■ What you need to do
Look through the listing below for the string "sort". Show each line where it occurs.

■ Exercise input
########################################

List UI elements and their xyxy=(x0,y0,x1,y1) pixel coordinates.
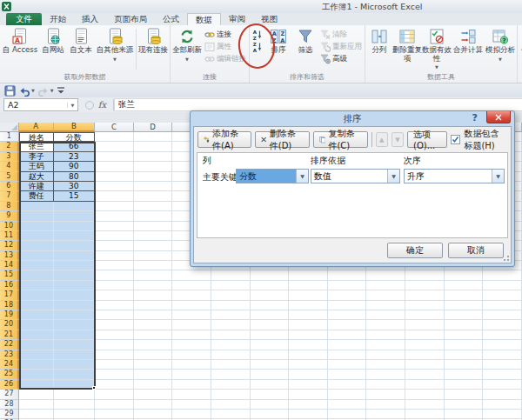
cell-J25[interactable] xyxy=(366,370,405,379)
cell-H19[interactable] xyxy=(289,310,328,320)
cell-M27[interactable] xyxy=(483,390,522,399)
refresh-all-button[interactable]: 全部刷新▼ xyxy=(171,26,203,72)
cell-B3[interactable]: 23 xyxy=(54,152,96,162)
cell-H27[interactable] xyxy=(289,390,328,399)
create-group-button[interactable]: 创建组▼ xyxy=(519,26,522,72)
sort-on-select[interactable]: 数值 ▼ xyxy=(311,169,400,183)
cell-E17[interactable] xyxy=(172,290,211,300)
cell-D11[interactable] xyxy=(134,231,173,241)
cell-I17[interactable] xyxy=(328,290,367,300)
cell-A14[interactable] xyxy=(19,261,54,270)
cell-B1[interactable]: 分数 xyxy=(54,132,96,142)
chevron-down-icon[interactable]: ▼ xyxy=(296,170,308,183)
cell-M26[interactable] xyxy=(483,380,522,390)
cell-I27[interactable] xyxy=(328,390,367,399)
cell-K15[interactable] xyxy=(405,270,445,280)
advanced-button[interactable]: 高级 xyxy=(318,53,364,65)
cell-C17[interactable] xyxy=(95,290,134,300)
cell-C9[interactable] xyxy=(95,211,134,221)
cell-I24[interactable] xyxy=(328,360,367,370)
cell-E28[interactable] xyxy=(172,400,211,410)
cell-D21[interactable] xyxy=(134,330,173,340)
column-header-C[interactable]: C xyxy=(95,123,134,132)
cell-M17[interactable] xyxy=(483,290,522,300)
cell-I21[interactable] xyxy=(328,330,367,340)
cell-C27[interactable] xyxy=(95,390,134,399)
resize-grip[interactable] xyxy=(502,254,510,262)
cell-L19[interactable] xyxy=(445,310,484,320)
row-header-16[interactable]: 16 xyxy=(0,281,19,290)
row-header-28[interactable]: 28 xyxy=(0,400,19,410)
cell-A19[interactable] xyxy=(19,310,54,320)
cell-A28[interactable] xyxy=(19,400,54,410)
existing-connections-button[interactable]: 现有连接 xyxy=(137,26,169,72)
cell-J23[interactable] xyxy=(366,350,405,360)
cell-D13[interactable] xyxy=(134,251,173,261)
cell-D1[interactable] xyxy=(134,132,173,142)
cell-D8[interactable] xyxy=(134,202,173,211)
row-header-2[interactable]: 2 xyxy=(0,142,19,151)
cell-E15[interactable] xyxy=(172,270,211,280)
sort-column-select[interactable]: 分数 ▼ xyxy=(236,169,309,183)
cell-L21[interactable] xyxy=(445,330,484,340)
from-other-sources-button[interactable]: 自其他来源▼ xyxy=(95,26,135,72)
cell-I25[interactable] xyxy=(328,370,367,379)
cell-B18[interactable] xyxy=(54,301,96,310)
cell-B8[interactable] xyxy=(54,202,96,211)
cell-I22[interactable] xyxy=(328,340,367,350)
row-header-4[interactable]: 4 xyxy=(0,162,19,171)
formula-input[interactable]: 张兰 xyxy=(114,98,522,111)
cell-M20[interactable] xyxy=(483,320,522,330)
cell-D6[interactable] xyxy=(134,182,173,191)
name-box[interactable]: A2 ▼ xyxy=(3,98,78,111)
row-header-14[interactable]: 14 xyxy=(0,261,19,270)
cell-M21[interactable] xyxy=(483,330,522,340)
cell-C8[interactable] xyxy=(95,202,134,211)
cell-A3[interactable]: 李子 xyxy=(19,152,54,162)
cell-C16[interactable] xyxy=(95,281,134,290)
tab-插入[interactable]: 插入 xyxy=(74,13,106,25)
cell-F15[interactable] xyxy=(211,270,251,280)
cell-B28[interactable] xyxy=(54,400,96,410)
cell-G16[interactable] xyxy=(251,281,290,290)
cell-L18[interactable] xyxy=(445,301,484,310)
cell-H15[interactable] xyxy=(289,270,328,280)
cell-F21[interactable] xyxy=(211,330,251,340)
cell-H28[interactable] xyxy=(289,400,328,410)
cell-L15[interactable] xyxy=(445,270,484,280)
order-select[interactable]: 升序 ▼ xyxy=(404,169,505,183)
row-header-24[interactable]: 24 xyxy=(0,360,19,370)
cell-A29[interactable] xyxy=(19,410,54,419)
cell-G24[interactable] xyxy=(251,360,290,370)
cell-C11[interactable] xyxy=(95,231,134,241)
cell-A9[interactable] xyxy=(19,211,54,221)
cell-F16[interactable] xyxy=(211,281,251,290)
cell-B2[interactable]: 66 xyxy=(54,142,96,151)
cell-J19[interactable] xyxy=(366,310,405,320)
ok-button[interactable]: 确定 xyxy=(387,243,443,258)
cell-L27[interactable] xyxy=(445,390,484,399)
cell-B16[interactable] xyxy=(54,281,96,290)
row-header-11[interactable]: 11 xyxy=(0,231,19,241)
cell-C21[interactable] xyxy=(95,330,134,340)
row-header-12[interactable]: 12 xyxy=(0,241,19,250)
cell-F23[interactable] xyxy=(211,350,251,360)
row-header-18[interactable]: 18 xyxy=(0,301,19,310)
cell-F20[interactable] xyxy=(211,320,251,330)
cell-B29[interactable] xyxy=(54,410,96,419)
from-web-button[interactable]: 自网站 xyxy=(39,26,67,72)
cell-E25[interactable] xyxy=(172,370,211,379)
cell-L20[interactable] xyxy=(445,320,484,330)
cell-A26[interactable] xyxy=(19,380,54,390)
cell-J18[interactable] xyxy=(366,301,405,310)
what-if-button[interactable]: ?模拟分析▼ xyxy=(485,26,516,72)
cell-A1[interactable]: 姓名 xyxy=(19,132,54,142)
cell-H22[interactable] xyxy=(289,340,328,350)
cell-C10[interactable] xyxy=(95,222,134,231)
row-header-15[interactable]: 15 xyxy=(0,270,19,280)
cell-E22[interactable] xyxy=(172,340,211,350)
cell-L22[interactable] xyxy=(445,340,484,350)
tab-视图[interactable]: 视图 xyxy=(253,13,285,25)
cell-B15[interactable] xyxy=(54,270,96,280)
cell-G20[interactable] xyxy=(251,320,290,330)
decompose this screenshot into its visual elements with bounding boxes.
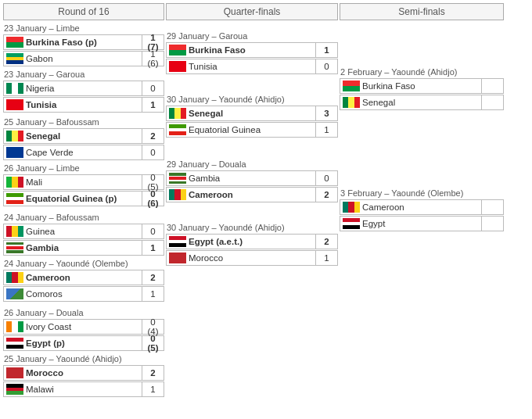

########################################

■ Output below
sort-on-select[interactable]: 数值 ▼ xyxy=(311,169,400,183)
sort-column-select[interactable]: 分数 ▼ xyxy=(236,169,309,183)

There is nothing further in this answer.